This notebook uses a heuristic to compute a nonconvex polygon of “minimal” area containing a specified set of points. It is motivated by a question on OR Stack Exchange.

We are going to assume that the solution must be a Hamiltonian tour of a subset of the given points such that all remaining points are contained in the closed polygon defined by that tour. The original question is a bit unspecific as to what is sought. A single piecewise-linear path visiting all points (possibly more than once) would generate a set of area 0 containing the points, but this is likely not what was intended.

library(ggplot2)   # used for plotting
library(plotly)    # for plots with "tooltips" identifying points
library(interp)    # for generating triangulations

To start, we generate a set of points and plot it.

# Set the random number seed for reproducibility.
seedValue <- 20211020
set.seed(seedValue)
# Set the size of the point set.
npoints <- 100
# Generate a data frame of points.
points <- runif(2*npoints) |>
          matrix(nrow = npoints) |>
          data.frame()
colnames(points) <- c("x", "y")
points$index <- 1:npoints
# Plot the points.
basePlot <- ggplot(data = points, mapping = aes(x, y, label = index)) + geom_point()
ggplotly(basePlot)

We compute a triangulation of the points and plot that.

triangulation <- tri.mesh(points[, 1:2])
plot(triangulation)

The triangulation provides the convex hull (as a “tour” of the original points), which we identify and add it to the plot.

# Compute the convex hull.
boundary <- triangulation$chull
# Close the tour by repeating the first point.
tour <- c(boundary, boundary[1])
# Compute the area of the convex hull, using the triangle areas computed by tri.mesh.
cat("Hull area = ", sum(triangulation$cclist[, "area"]), "\n")
Hull area =  0.8651773 
# Add the tour to the point plot and display it.
hullPlot <- basePlot + geom_path(points[tour, ], mapping = aes(x, y))
plot(hullPlot)

Before continuing, we build some convenience functions. The first one takes as input the indices of the endpoints of an edge and returns the index of that edge in the edge list belonging to the triangulation. Note that, in the triangulation, edges are oriented (arcs). To compensate, we try both orientations of the edge.
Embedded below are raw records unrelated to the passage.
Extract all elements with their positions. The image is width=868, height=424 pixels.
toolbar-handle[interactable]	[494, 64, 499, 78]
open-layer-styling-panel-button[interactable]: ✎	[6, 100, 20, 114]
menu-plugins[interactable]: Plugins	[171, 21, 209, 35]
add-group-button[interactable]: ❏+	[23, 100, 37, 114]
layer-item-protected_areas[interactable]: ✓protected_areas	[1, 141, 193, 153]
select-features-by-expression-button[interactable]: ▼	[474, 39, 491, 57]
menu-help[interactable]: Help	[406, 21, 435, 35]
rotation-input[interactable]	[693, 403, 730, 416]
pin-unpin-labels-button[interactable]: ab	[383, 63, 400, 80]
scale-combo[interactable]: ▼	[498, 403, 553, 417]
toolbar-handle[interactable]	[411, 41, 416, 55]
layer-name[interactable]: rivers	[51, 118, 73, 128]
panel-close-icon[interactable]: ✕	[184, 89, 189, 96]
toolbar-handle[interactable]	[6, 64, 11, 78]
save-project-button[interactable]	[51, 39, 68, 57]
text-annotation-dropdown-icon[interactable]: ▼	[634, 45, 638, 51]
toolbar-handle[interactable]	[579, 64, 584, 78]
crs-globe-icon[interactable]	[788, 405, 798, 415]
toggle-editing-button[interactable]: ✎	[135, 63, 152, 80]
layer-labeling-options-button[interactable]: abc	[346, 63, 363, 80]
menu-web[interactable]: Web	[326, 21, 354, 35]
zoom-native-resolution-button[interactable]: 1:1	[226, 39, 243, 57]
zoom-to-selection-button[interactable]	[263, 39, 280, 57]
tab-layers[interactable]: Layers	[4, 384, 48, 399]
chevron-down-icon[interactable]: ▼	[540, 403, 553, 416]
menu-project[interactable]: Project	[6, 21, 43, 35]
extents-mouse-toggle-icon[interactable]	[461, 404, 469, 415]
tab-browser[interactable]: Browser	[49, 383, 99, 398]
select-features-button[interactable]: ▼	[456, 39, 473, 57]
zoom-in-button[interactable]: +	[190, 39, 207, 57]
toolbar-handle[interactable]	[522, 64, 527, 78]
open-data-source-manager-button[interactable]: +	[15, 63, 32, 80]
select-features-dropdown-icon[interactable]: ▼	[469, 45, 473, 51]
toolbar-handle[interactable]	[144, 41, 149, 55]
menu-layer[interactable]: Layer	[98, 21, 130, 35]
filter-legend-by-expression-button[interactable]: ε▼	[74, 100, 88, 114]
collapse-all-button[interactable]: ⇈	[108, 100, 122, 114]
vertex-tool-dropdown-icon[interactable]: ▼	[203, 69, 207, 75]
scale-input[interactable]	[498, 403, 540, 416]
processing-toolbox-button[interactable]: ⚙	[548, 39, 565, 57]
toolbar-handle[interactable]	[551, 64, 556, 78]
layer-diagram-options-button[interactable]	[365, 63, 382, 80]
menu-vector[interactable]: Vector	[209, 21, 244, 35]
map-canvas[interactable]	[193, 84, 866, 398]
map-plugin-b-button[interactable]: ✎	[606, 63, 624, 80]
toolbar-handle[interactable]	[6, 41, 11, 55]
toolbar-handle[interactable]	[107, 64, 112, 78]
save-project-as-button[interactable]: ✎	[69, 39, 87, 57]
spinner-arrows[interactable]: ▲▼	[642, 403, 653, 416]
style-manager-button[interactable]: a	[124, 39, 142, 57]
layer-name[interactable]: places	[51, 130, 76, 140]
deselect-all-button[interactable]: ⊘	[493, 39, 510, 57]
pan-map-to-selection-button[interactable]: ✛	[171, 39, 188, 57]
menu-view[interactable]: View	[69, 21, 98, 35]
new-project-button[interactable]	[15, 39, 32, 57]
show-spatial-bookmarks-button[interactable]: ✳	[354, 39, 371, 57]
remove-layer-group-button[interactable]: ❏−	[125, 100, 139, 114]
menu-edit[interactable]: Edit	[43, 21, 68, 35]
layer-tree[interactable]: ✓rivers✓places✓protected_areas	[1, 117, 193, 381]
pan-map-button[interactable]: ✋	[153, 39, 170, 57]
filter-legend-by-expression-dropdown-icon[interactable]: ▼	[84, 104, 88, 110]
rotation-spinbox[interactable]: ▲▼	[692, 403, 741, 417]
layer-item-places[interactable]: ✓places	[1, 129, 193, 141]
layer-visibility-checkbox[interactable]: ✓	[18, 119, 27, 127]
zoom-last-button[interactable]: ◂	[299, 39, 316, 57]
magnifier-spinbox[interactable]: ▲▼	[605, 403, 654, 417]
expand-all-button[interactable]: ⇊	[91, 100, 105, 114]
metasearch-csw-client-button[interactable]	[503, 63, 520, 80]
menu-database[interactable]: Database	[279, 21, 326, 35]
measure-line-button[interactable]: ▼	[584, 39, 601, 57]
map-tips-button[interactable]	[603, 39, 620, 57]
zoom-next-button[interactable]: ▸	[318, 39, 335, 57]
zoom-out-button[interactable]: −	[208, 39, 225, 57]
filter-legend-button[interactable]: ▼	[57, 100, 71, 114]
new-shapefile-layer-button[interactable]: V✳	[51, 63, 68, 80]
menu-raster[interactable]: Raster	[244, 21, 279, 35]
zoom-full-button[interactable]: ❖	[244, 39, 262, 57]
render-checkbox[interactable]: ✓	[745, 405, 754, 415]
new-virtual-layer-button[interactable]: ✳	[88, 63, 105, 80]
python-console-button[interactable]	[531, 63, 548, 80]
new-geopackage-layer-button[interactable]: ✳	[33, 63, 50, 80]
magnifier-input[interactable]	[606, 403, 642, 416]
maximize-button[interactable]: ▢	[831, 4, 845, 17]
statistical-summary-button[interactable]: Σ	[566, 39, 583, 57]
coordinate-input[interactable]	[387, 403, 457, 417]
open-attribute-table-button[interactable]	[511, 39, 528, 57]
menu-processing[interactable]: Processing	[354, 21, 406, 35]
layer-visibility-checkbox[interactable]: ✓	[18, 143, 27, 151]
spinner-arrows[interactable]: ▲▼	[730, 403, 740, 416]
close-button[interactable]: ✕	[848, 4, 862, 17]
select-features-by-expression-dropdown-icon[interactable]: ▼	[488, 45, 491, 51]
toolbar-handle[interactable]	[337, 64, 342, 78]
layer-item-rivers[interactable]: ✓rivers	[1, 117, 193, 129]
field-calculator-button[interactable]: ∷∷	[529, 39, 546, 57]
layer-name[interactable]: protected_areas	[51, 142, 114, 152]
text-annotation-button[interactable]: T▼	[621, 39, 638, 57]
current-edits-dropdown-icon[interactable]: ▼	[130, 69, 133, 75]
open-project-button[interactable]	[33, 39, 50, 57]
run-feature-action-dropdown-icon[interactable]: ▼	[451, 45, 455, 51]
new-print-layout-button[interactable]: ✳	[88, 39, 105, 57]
# Inputs: i, j = indices of two points
# Output: the index in triangulation$arcs of the arc between those points
find.edge <- function(i, j) {
  temp <- apply(triangulation$arcs, 1, function(x) (x[1] == i && x[2] == j) || (x[1] == j && x[2] == i))
  which(temp)[1]
}

The next function takes an edge index and finds the indices of all triangles containing that edge

# Input: the index of an edge
# Output: the indices of all triangles containing that edge
find.triangles <- function(i) {
  c(which(triangulation$trlist[, "k1"] == i),
    which(triangulation$trlist[, "k2"] == i),
    which(triangulation$trlist[, "k3"] == i))
}

The following function takes a triangle index and returns the indices of the vertices of that triangle.

# Input the index of a triangle
# Output: the indices of the vertices of the triangle
find.vertices <- function(i) {
  triangulation$trlist[i, c("i1", "i2", "i3")]
}

In what follows, we will be removing edges and triangles. In order to avoid corrupting the original triangulation, we maintain a separate vector showing the number of triangles currently sharing each edge, along with vectors recording the indices of edges and triangles targeted for deletion.

deleted.edges <- c()            # edges to delete
deleted.triangles <- c()        # triangles to delete
n.edges <- triangulation$narcs  # number of edges in the original triangulation
# Count how often each edge is shared.
sharing <- sapply(1:n.edges, function(x) length(find.triangles(x)))
# For future use, list the columns in the triangle matrix that give the indices of the edges in a triangle.
edge.cols <- c("k1", "k2", "k3")

The logic of our heuristic is as follows. Consider an edge [a, b] belonging to the current boundary. It must belong to a single triangle, say [a, b, c]. Now assume that c is not currently on the boundary. If we replace [a, b] with [a, c] and [c, b] on the boundary and delete triangle [a, b, c] from the triangulation (adding point c to the boundary), we reduce the area of the polygon without losing any points. The requirement that c not already be on the boundary stems from the need for the boundary to be a Hamiltonian path (each point visited exactly once).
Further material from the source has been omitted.